=== Begin Enclosure ===

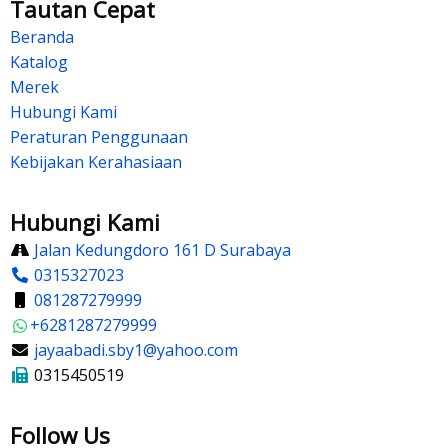
Tautan Cepat
Beranda
Katalog
Merek
Hubungi Kami
Peraturan Penggunaan
Kebijakan Kerahasiaan
Hubungi Kami
Jalan Kedungdoro 161 D Surabaya
0315327023
081287279999
+6281287279999
jayaabadi.sby1@yahoo.com
0315450519
Follow Us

=== End Enclosure ===

▸ **TRY IT**: All entries above are to be restated exactly, with every image omitted.

▸ **RESULT BELOW**:
Tautan Cepat
Beranda
Katalog
Merek
Hubungi Kami
Peraturan Penggunaan
Kebijakan Kerahasiaan
Hubungi Kami
Jalan Kedungdoro 161 D Surabaya
0315327023
081287279999
+6281287279999
jayaabadi.sby1@yahoo.com
0315450519
Follow Us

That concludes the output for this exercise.